The End of Libel as We Knew It

            It occurred to me the other day that it has been a very long time since I’ve seen a news article about a libel suit filed in the United States. Could it be that libel, like privacy, is one of those relics of the twentieth century that has become irrelevant?
            The internet has become the greatest destroyer of privacy in history. Google Earth can put your back yard, with its weeds and rusting vehicles, in front of billions. And if Facebook is any indication, many of us have become eager and willing assassins of our own privacy.
            (Along those lines, a corporate executive I know says she routinely checks the Facebook pages of job applicants and is both astonished and appalled by what she sees there. Suffice it to say, half the people who apply for a job with her company effectively Facebook themselves out of the running with their spring break photos and drunkalogues.)
            Still, you’d think libel would survive because it’s an injury inflicted by someone else’s publication or broadcast of a defamatory falsehood. In my newspaper days, there were hard and fast legal rules covering libel, and we all knew them well.
            In California, if you published a story and the object of it considered himself libeled, he had several days to serve the publication with a demand for correction, clearly stating the error.
            If the publication corrected the error in a timely fashion, the aggrieved party could sue only for actual damages. If the paper falsely reported that someone had been arrested for drunk driving, causing him to lose his job, the paper was on the hook for his lost wages and legal fees, but not for any punitive damages if a prompt correction was made. The correction was considered evidence per se of absence of malice.
            An interesting sidelight: If the error was due to faulty information on an official document, such as a booking sheet at the jail, the publication was off the hook altogether, as the official document was considered privileged, like sworn testimony in court, and could be reported without regard to its actual truth. A few years before I got there, the paper I worked for made case law on that point.
            Libel suits worried news organizations for the same reason any lawsuit does. Anybody can file one, and there’s no telling what a jury will do if it gets that far. My paper was once sued by a developer for $121 million for reporting on a community group’s criticism of the development. A judge dismissed the lawsuit after several months, but they were anxious months.
            The threat of such suits, however remote, did keep us on our toes. Any time there was a controversial story affecting someone’s reputation, the editor insisted on doing the final edit, fine-tuning it for precision, accuracy and nuance. If nothing else, the possibility of a libel suit taught reporters one of the most important lessons in journalism: You are writing about real people with real feelings and real reputations, and you should never forget that.
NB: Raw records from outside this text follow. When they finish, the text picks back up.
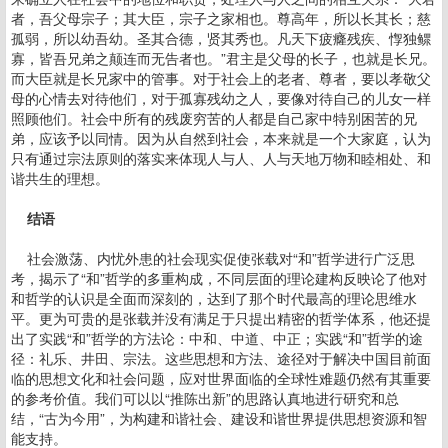
者，吾父母宗子；其大臣，宗子之家相也。尊高年，所以长其长；慈
孤弱，所以幼吾幼。圣其合德，贤其秀也。凡天下疲癃残疾、惸独鳏
寡，皆吾兄弟之颠连而无告者也。”君主是父母的长子，也就是长兄。
而大臣就是长兄家中的管事。对于社会上的老者、尊者，要以孝敬父
母的心情去对待他们，对于孤寡残幼之人，要像对待自己的儿女一样
照顾他们。社会中所有的残废穷苦的人都是自己家中特别困苦的兄
弟，应该予以同情。因为从自然到社会，本来就是一个大家庭，认为
只有通过宗法原则的落实来体现人与人、人与天地万物和睦相处、和
谐共生的理想。
结语
社会激荡、内忧外患的社会现实促使张载对“和”哲学进行广泛思
考，揭示了“和”哲学的多重构成，不同层面的理论建构反映论了他对
和哲学的认识是全面而深刻的，达到了那个时代最高的理论思维水
平。更为可贵的是张载并没有满足于只提出精密的哲学体系，他还提
出了实践“和”哲学的方法论：中和、中道、中正；实践“和”哲学的途
径：礼乐、井田、宗法。这些思想和方法、途径对于解决中国目前面
临的思想文化和社会问题，应对世界面临的全球性难题仍然有其重要
的参考价值。我们可以以“推陈出新”的思路认真地进行研究和总
结，“古为今用”，为构建和谐社会、建设和谐世界提供思想资源和智
能支持。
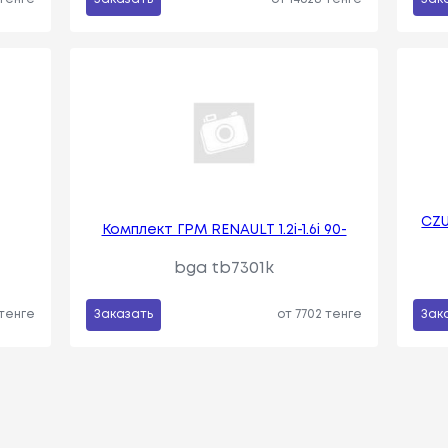
CZ
Комплект ГРМ RENAULT 1.2i-1.6i 90-
bga tb7301k
 тенге
Заказать
от 7702 тенге
Зак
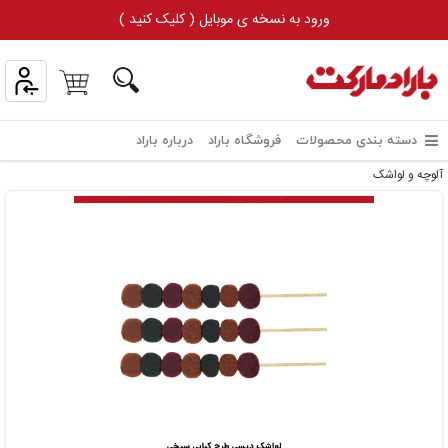
ورود به نسخه ی موبایل ( کلیک کنید )
دسته بندی محصولات
فروشگاه باراد
درباره باراد
آلوچه و لواشک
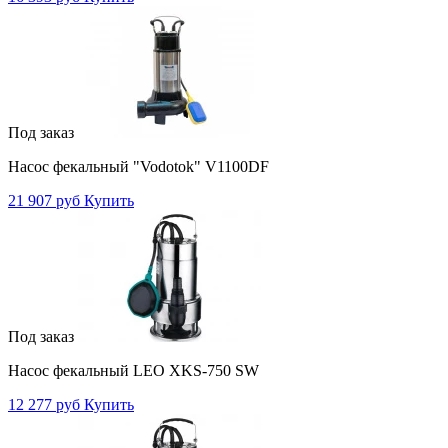
Под заказ
Насос фекальный "Vodotok" V1100DF
21 907 руб
Купить
Под заказ
Насос фекальный LEO XKS-750 SW
12 277 руб
Купить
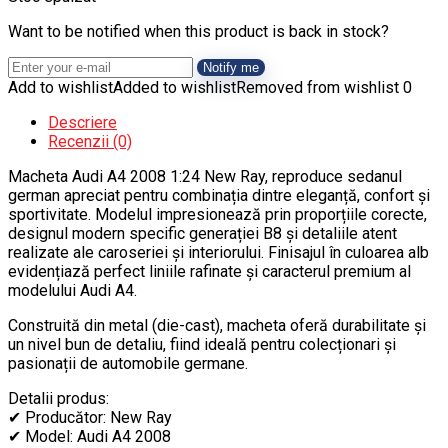
Want to be notified when this product is back in stock?
Notify me
Add to wishlist
Added to wishlist
Removed from wishlist
0
Descriere
Recenzii (0)
Macheta Audi A4 2008 1:24 New Ray, reproduce sedanul
german apreciat pentru combinația dintre eleganță, confort și
sportivitate. Modelul impresionează prin proporțiile corecte,
designul modern specific generației B8 și detaliile atent
realizate ale caroseriei și interiorului. Finisajul în culoarea alb
evidențiază perfect liniile rafinate și caracterul premium al
modelului Audi A4.
Construită din metal (die-cast), macheta oferă durabilitate și
un nivel bun de detaliu, fiind ideală pentru colecționari și
pasionații de automobile germane.
Detalii produs:
✔ Producător: New Ray
✔ Model: Audi A4 2008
            Maybe there’s so much bad stuff out there about so many people that it just doesn’t matter any more. Maybe the fragmentation of the media has become so complete that no one thinks it matters what a newspaper or TV network says. If you think you’ve been libeled by Fox News, you’d have to figure it was seen by only a couple of million people, most of whom probably believe Barack Obama has no valid birth certificate. Sue the bastards? What’s the point?